Go through the records and give each one again exactly, omitting the images.

(Stored records)
* * * * * * *
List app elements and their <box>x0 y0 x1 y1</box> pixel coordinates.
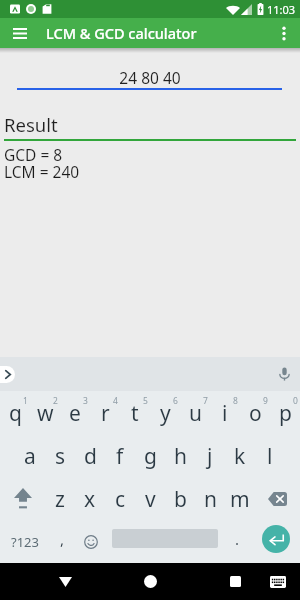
button[interactable]: Switch keyboard <box>260 563 296 600</box>
button[interactable]: Home <box>127 563 173 600</box>
staticText: 2 <box>53 395 58 407</box>
staticText: f <box>116 442 124 471</box>
button[interactable]: 2 <box>30 391 60 434</box>
staticText: d <box>84 442 97 471</box>
button[interactable]: g <box>135 434 165 477</box>
button[interactable]: v <box>135 477 165 520</box>
staticText: k <box>234 442 246 471</box>
staticText: , <box>60 529 65 549</box>
staticText: 0 <box>293 395 298 407</box>
staticText: 1 <box>23 395 28 407</box>
button[interactable]: x <box>75 477 105 520</box>
button[interactable]: f <box>105 434 135 477</box>
button[interactable]: Shift <box>0 477 45 520</box>
staticText: i <box>222 399 228 428</box>
staticText: 11:03 <box>267 2 296 17</box>
button[interactable]: Backspace <box>255 477 300 520</box>
staticText: 4 <box>113 395 118 407</box>
staticText: x <box>84 485 96 514</box>
staticText: z <box>55 485 65 514</box>
button[interactable]: h <box>165 434 195 477</box>
button[interactable]: n <box>195 477 225 520</box>
staticText: 5 <box>143 395 148 407</box>
button[interactable]: s <box>45 434 75 477</box>
button[interactable]: 6 <box>150 391 180 434</box>
button[interactable]: 7 <box>180 391 210 434</box>
staticText: o <box>249 399 262 428</box>
button[interactable]: Emoji <box>76 520 106 563</box>
button[interactable]: , <box>50 520 75 563</box>
button[interactable]: Expand suggestions <box>0 366 15 383</box>
staticText: Result <box>4 112 58 137</box>
button[interactable]: 3 <box>60 391 90 434</box>
button[interactable]: . <box>222 520 252 563</box>
button[interactable]: Voice input <box>274 364 294 384</box>
button[interactable]: Back <box>43 563 88 600</box>
staticText: q <box>9 399 22 428</box>
button[interactable]: m <box>225 477 255 520</box>
staticText: w <box>37 399 54 428</box>
staticText: s <box>55 442 66 471</box>
staticText: g <box>144 442 157 471</box>
button[interactable]: j <box>195 434 225 477</box>
staticText: m <box>230 485 250 514</box>
button[interactable]: 1 <box>0 391 30 434</box>
staticText: j <box>207 442 213 471</box>
staticText: t <box>131 399 139 428</box>
staticText: 9 <box>263 395 268 407</box>
button[interactable]: Navigation menu <box>0 18 40 48</box>
staticText: 6 <box>173 395 178 407</box>
staticText: r <box>101 399 110 428</box>
staticText: e <box>69 399 81 428</box>
staticText: v <box>145 485 156 514</box>
staticText: 8 <box>233 395 238 407</box>
staticText: 24 80 40 <box>0 67 300 88</box>
button[interactable]: 5 <box>120 391 150 434</box>
staticText: 7 <box>203 395 208 407</box>
staticText: l <box>267 442 273 471</box>
button[interactable]: 9 <box>240 391 270 434</box>
staticText: h <box>174 442 187 471</box>
staticText: u <box>189 399 202 428</box>
staticText: LCM & GCD calculator <box>46 23 197 43</box>
button[interactable]: 0 <box>270 391 300 434</box>
staticText: LCM = 240 <box>4 161 80 182</box>
button[interactable]: More options <box>268 18 300 48</box>
button[interactable]: Recent apps <box>212 563 258 600</box>
staticText: . <box>235 529 240 549</box>
button[interactable]: 8 <box>210 391 240 434</box>
button[interactable]: Enter <box>262 525 290 553</box>
button[interactable]: z <box>45 477 75 520</box>
button[interactable]: l <box>255 434 285 477</box>
staticText: GCD = 8 <box>4 144 63 165</box>
staticText: p <box>279 399 292 428</box>
button[interactable]: b <box>165 477 195 520</box>
staticText: y <box>160 399 171 428</box>
button[interactable]: 4 <box>90 391 120 434</box>
button[interactable]: a <box>15 434 45 477</box>
button[interactable]: c <box>105 477 135 520</box>
button[interactable]: k <box>225 434 255 477</box>
staticText: 3 <box>83 395 88 407</box>
button[interactable]: d <box>75 434 105 477</box>
staticText: b <box>174 485 187 514</box>
staticText: c <box>115 485 126 514</box>
staticText: n <box>204 485 217 514</box>
staticText: ?123 <box>11 533 39 551</box>
staticText: a <box>24 442 36 471</box>
button[interactable]: ?123 <box>0 520 50 563</box>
* * * * * * *
*SOLUTION TO THIS TASK:*
List app elements and their <box>x0 y0 x1 y1</box> pixel coordinates.
button[interactable]: Switch keyboard <box>260 563 296 600</box>
button[interactable]: Home <box>127 563 173 600</box>
staticText: 2 <box>53 395 58 407</box>
staticText: f <box>116 442 124 471</box>
button[interactable]: 2 <box>30 391 60 434</box>
staticText: d <box>84 442 97 471</box>
button[interactable]: g <box>135 434 165 477</box>
button[interactable]: v <box>135 477 165 520</box>
staticText: k <box>234 442 246 471</box>
staticText: , <box>60 529 65 549</box>
staticText: 0 <box>293 395 298 407</box>
staticText: 1 <box>23 395 28 407</box>
button[interactable]: x <box>75 477 105 520</box>
button[interactable]: f <box>105 434 135 477</box>
button[interactable]: Shift <box>0 477 45 520</box>
staticText: i <box>222 399 228 428</box>
staticText: 11:03 <box>267 2 296 17</box>
button[interactable]: Backspace <box>255 477 300 520</box>
staticText: 4 <box>113 395 118 407</box>
staticText: x <box>84 485 96 514</box>
staticText: z <box>55 485 65 514</box>
button[interactable]: h <box>165 434 195 477</box>
button[interactable]: n <box>195 477 225 520</box>
staticText: 5 <box>143 395 148 407</box>
button[interactable]: s <box>45 434 75 477</box>
button[interactable]: 6 <box>150 391 180 434</box>
button[interactable]: 7 <box>180 391 210 434</box>
staticText: o <box>249 399 262 428</box>
button[interactable]: Emoji <box>76 520 106 563</box>
button[interactable]: , <box>50 520 75 563</box>
button[interactable]: Expand suggestions <box>0 366 15 383</box>
staticText: Result <box>4 112 58 137</box>
button[interactable]: 3 <box>60 391 90 434</box>
button[interactable]: . <box>222 520 252 563</box>
button[interactable]: Voice input <box>274 364 294 384</box>
button[interactable]: Back <box>43 563 88 600</box>
staticText: q <box>9 399 22 428</box>
button[interactable]: m <box>225 477 255 520</box>
staticText: w <box>37 399 54 428</box>
staticText: s <box>55 442 66 471</box>
staticText: g <box>144 442 157 471</box>
button[interactable]: j <box>195 434 225 477</box>
staticText: m <box>230 485 250 514</box>
button[interactable]: 1 <box>0 391 30 434</box>
staticText: j <box>207 442 213 471</box>
staticText: t <box>131 399 139 428</box>
staticText: 9 <box>263 395 268 407</box>
button[interactable]: Navigation menu <box>0 18 40 48</box>
staticText: 6 <box>173 395 178 407</box>
staticText: r <box>101 399 110 428</box>
staticText: e <box>69 399 81 428</box>
staticText: v <box>145 485 156 514</box>
staticText: 8 <box>233 395 238 407</box>
staticText: 24 80 40 <box>0 67 300 88</box>
button[interactable]: 5 <box>120 391 150 434</box>
staticText: 7 <box>203 395 208 407</box>
staticText: l <box>267 442 273 471</box>
button[interactable]: 9 <box>240 391 270 434</box>
staticText: h <box>174 442 187 471</box>
staticText: u <box>189 399 202 428</box>
staticText: LCM & GCD calculator <box>46 23 197 43</box>
button[interactable]: 0 <box>270 391 300 434</box>
staticText: LCM = 240 <box>4 161 80 182</box>
button[interactable]: More options <box>268 18 300 48</box>
button[interactable]: Recent apps <box>212 563 258 600</box>
staticText: . <box>235 529 240 549</box>
button[interactable]: 8 <box>210 391 240 434</box>
button[interactable]: Enter <box>262 525 290 553</box>
button[interactable]: z <box>45 477 75 520</box>
button[interactable]: l <box>255 434 285 477</box>
staticText: GCD = 8 <box>4 144 63 165</box>
staticText: p <box>279 399 292 428</box>
button[interactable]: b <box>165 477 195 520</box>
staticText: y <box>160 399 171 428</box>
button[interactable]: 4 <box>90 391 120 434</box>
button[interactable]: a <box>15 434 45 477</box>
button[interactable]: c <box>105 477 135 520</box>
button[interactable]: k <box>225 434 255 477</box>
staticText: 3 <box>83 395 88 407</box>
button[interactable]: d <box>75 434 105 477</box>
staticText: b <box>174 485 187 514</box>
staticText: c <box>115 485 126 514</box>
staticText: n <box>204 485 217 514</box>
staticText: ?123 <box>11 533 39 551</box>
staticText: a <box>24 442 36 471</box>
button[interactable]: ?123 <box>0 520 50 563</box>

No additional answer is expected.